Tea garden workers are fearing that they would have to face a financial hardship if the government sets up a special economic zone at Chunarghat upazila, Habiganj.
Advisor of the Tea Labour Union Swapan Santal said they earned their livelihood on the tea gardens and cultivating the government land.
“We will face acute financial crisis if the land is acquired,” said Kala Pathro, a worker.
Tea garden workers at Chunarughat in Habiganj have been continuing their movement since December 12, last year protesting the plan taken by the government to establish special economic zone (SEZ) on hundreds of acres of land at Chandpur and Begumkani tea estates.
According to local sources, around 24,000 workers of 23 tea gardens staged a two-hour strike yesterday as part of their daily programme until their demand is met.
Nreepen Pal, joint secretary of the district Tea Workers’ Union and its advisor Kanchan Pathro, said they would go on indefinite strike from January 25 across the country, if their demand was not met during Prime Minister Sheikh Hasina’s Sylhet visit on January 21.
Ram Vajon, secretary of the union said the workers from over 23 gardens in Brahmanbarhia, Habiganj, Sylhet and Moulvibazar had announced solidarity with the protesters in Chunarughat and enforced a full-day strike.
Tea garden workers recently issued a seven-day ultimatum to the authorities to meet their demand for cancelling the SEZ.
The protest plan was announced at a rally organised by the ‘Committee to Protect Chandpur Tea Gardens Land’ and Tea Workers Union on Saturday.
The government has planned to establish five special economic zones across the country, one in Habiganj, under its Economic Zones Development Project at a cost of Tk81.95 crore to attract both foreign and domestic investments.
Earlier, workers of Chandpore Tea Estate have urged Prime Minister Sheikh Hasina to cancel the government’s plan to establish an economic zone on hundreds of acres of land.

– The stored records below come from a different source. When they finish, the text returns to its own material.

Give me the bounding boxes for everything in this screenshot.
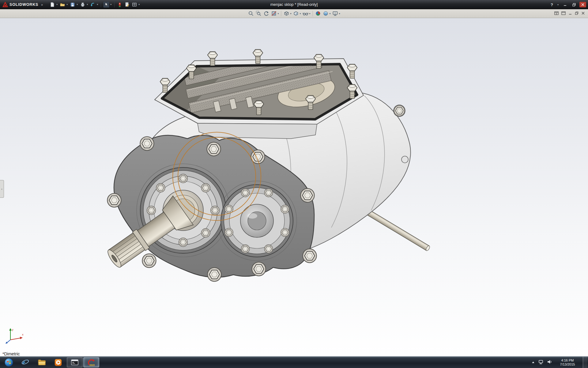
zoom-to-area-icon[interactable]: [255, 10, 262, 17]
volume-tray-icon[interactable]: [547, 359, 552, 366]
rebuild-button[interactable]: [116, 1, 123, 8]
dome-highlight: [247, 213, 257, 219]
solidworks-icon: 2015: [87, 358, 96, 367]
section-view-dropdown[interactable]: ▾: [277, 12, 279, 15]
help-dropdown-arrow[interactable]: ▾: [557, 3, 559, 6]
undo-dropdown-arrow[interactable]: ▾: [97, 3, 98, 6]
doc-restore-icon[interactable]: [575, 11, 579, 16]
save-dropdown-arrow[interactable]: ▾: [77, 3, 78, 6]
internet-explorer-icon: e: [21, 358, 29, 366]
select-button[interactable]: [103, 1, 110, 8]
command-prompt-icon: [71, 358, 79, 366]
folder-icon: [38, 358, 46, 366]
clock-date: 7/13/2015: [555, 362, 580, 366]
view-settings-icon[interactable]: [332, 10, 339, 17]
network-tray-icon[interactable]: [538, 359, 544, 366]
edit-appearance-icon[interactable]: [315, 10, 322, 17]
display-style-icon[interactable]: [292, 10, 300, 17]
select-dropdown-arrow[interactable]: ▾: [110, 3, 111, 6]
featuremanager-collapsed-tab[interactable]: ‹: [0, 180, 4, 198]
orientation-triad: y x: [5, 326, 27, 344]
view-orientation-icon[interactable]: [283, 10, 290, 17]
restore-button[interactable]: [571, 2, 577, 7]
housing-knob[interactable]: [401, 156, 408, 163]
brand-text: SOLIDWORKS: [9, 2, 38, 7]
hidden-icons-chevron[interactable]: [531, 360, 535, 365]
window-title: menjac sklop * [Read-only]: [270, 2, 318, 7]
file-properties-button[interactable]: [124, 1, 130, 8]
help-button[interactable]: ?: [548, 2, 555, 7]
view-orientation-label: *Dimetric: [2, 351, 20, 356]
taskbar: e 2015: [0, 356, 588, 368]
close-button[interactable]: [579, 2, 586, 7]
options-dropdown-arrow[interactable]: ▾: [138, 3, 140, 6]
taskbar-solidworks-2015[interactable]: 2015: [83, 357, 99, 367]
show-desktop-button[interactable]: [583, 357, 587, 368]
taskbar-command-prompt[interactable]: [67, 357, 83, 367]
solidworks-logo: SOLIDWORKS »: [0, 0, 46, 9]
taskbar-windows-explorer[interactable]: [34, 357, 50, 367]
headsup-separator: [281, 11, 281, 16]
triad-y-label: y: [12, 328, 13, 331]
apply-scene-icon[interactable]: [322, 10, 330, 17]
windows-start-icon: [4, 358, 13, 367]
hide-show-items-icon[interactable]: [302, 10, 309, 17]
taskbar-empty-space: [100, 357, 531, 368]
new-document-button[interactable]: [49, 1, 56, 8]
view-orientation-dropdown[interactable]: ▾: [290, 12, 291, 15]
minimize-button[interactable]: [562, 2, 568, 7]
taskbar-internet-explorer[interactable]: e: [17, 357, 33, 367]
document-window-controls: [554, 9, 585, 18]
print-button[interactable]: [79, 1, 86, 8]
taskbar-media-player[interactable]: [50, 357, 66, 367]
gearbox-model[interactable]: [0, 18, 588, 356]
zoom-to-fit-icon[interactable]: [247, 10, 254, 17]
display-style-dropdown[interactable]: ▾: [300, 12, 301, 15]
system-tray: 4:16 PM 7/13/2015: [531, 357, 588, 368]
doc-minimize-icon[interactable]: [568, 11, 572, 16]
doc-close-icon[interactable]: [581, 11, 585, 16]
clock-time: 4:16 PM: [555, 358, 580, 362]
tile-windows-icon[interactable]: [561, 11, 566, 16]
solidworks-year-badge: 2015: [89, 364, 95, 366]
taskbar-clock[interactable]: 4:16 PM 7/13/2015: [555, 358, 580, 366]
ds-logo-icon: [2, 2, 8, 7]
undo-button[interactable]: [89, 1, 96, 8]
headsup-separator: [313, 11, 313, 16]
new-window-icon[interactable]: [554, 11, 559, 16]
graphics-viewport[interactable]: ‹ y x *Dimetric: [0, 18, 588, 356]
apply-scene-dropdown[interactable]: ▾: [330, 12, 331, 15]
start-button[interactable]: [1, 357, 17, 367]
headsup-view-toolbar: ▾ ▾ ▾ ▾ ▾ ▾: [247, 9, 341, 18]
toolbar-separator: [101, 2, 101, 7]
section-view-icon[interactable]: [270, 10, 277, 17]
options-button[interactable]: [131, 1, 138, 8]
hide-show-items-dropdown[interactable]: ▾: [309, 12, 311, 15]
view-settings-dropdown[interactable]: ▾: [339, 12, 340, 15]
toolbar-separator: [114, 2, 115, 7]
media-player-icon: [54, 358, 62, 366]
main-toolbar: ▾ ▾ ▾ ▾ ▾ ▾ ▾: [49, 1, 141, 8]
document-bar: ▾ ▾ ▾ ▾ ▾ ▾: [0, 9, 588, 18]
open-dropdown-arrow[interactable]: ▾: [66, 3, 68, 6]
triad-x-label: x: [22, 333, 24, 336]
save-button[interactable]: [69, 1, 76, 8]
output-boss[interactable]: [221, 185, 293, 257]
previous-view-icon[interactable]: [262, 10, 270, 17]
toolbar-overflow-chevron[interactable]: »: [41, 3, 43, 6]
new-dropdown-arrow[interactable]: ▾: [56, 3, 58, 6]
title-bar: SOLIDWORKS » ▾ ▾ ▾ ▾ ▾ ▾ ▾ me: [0, 0, 588, 9]
print-dropdown-arrow[interactable]: ▾: [87, 3, 88, 6]
open-button[interactable]: [59, 1, 66, 8]
window-controls: ? ▾: [548, 0, 586, 9]
housing-side-bolt[interactable]: [394, 105, 405, 117]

They also submitted a memorandum to the prime minister through Chunarughat Upazila Nirbahi Officer Masudul Kabir, demanding cancellation of the move as the establishment would threaten the livelihoods of thousands of tea workers there, said Sadhan Dulal, president of Bangladesh Tea Labour Union’s Chandpur tea garden unit.
Tea workers from other gardens also filed such memorandum to their respective municipality and upazila nirbahi officers, making the same demand.
The tea workers have been protesting the decision saying that their livelihood will be at stake once the economic zone is built. Most of the tea workers are very poor, earning as low a daily wage as Tk69; they largely depend on the cultivation of food grains on the land now allotted to the economic zone authorities.
When contacted, Shamim Ahmed, manager of Chandpur Tea Estate, said: “We have to incur losses due to the movement of the workers.”
Deputy Commissioner Sabina Alam said: “We will sit with the workers and local political leaders soon.”
Meanwhile, the Communist Party of Bangladesh (CPB) and the Socialist Party of Bangladesh (SPB) jointly organised a roundtable discussion in this regard at the CPB’s central office in the capital, where both the parties declared solidarity with the protesting tea workers.
“This is a conspiracy against the tea workers who have worked on infertile land over more than 150 years and turned it into arable land. Now a group of vested interest wants to take away the workers’s only source of livelihood,” said a press statement issued by the CPB and the SPB.
“The government should cancel the plan and allot some other, infertile land for the economic zone. Let the tea workers have their land, because if anyone has a right over that land, it is the tea workers,” the statement said.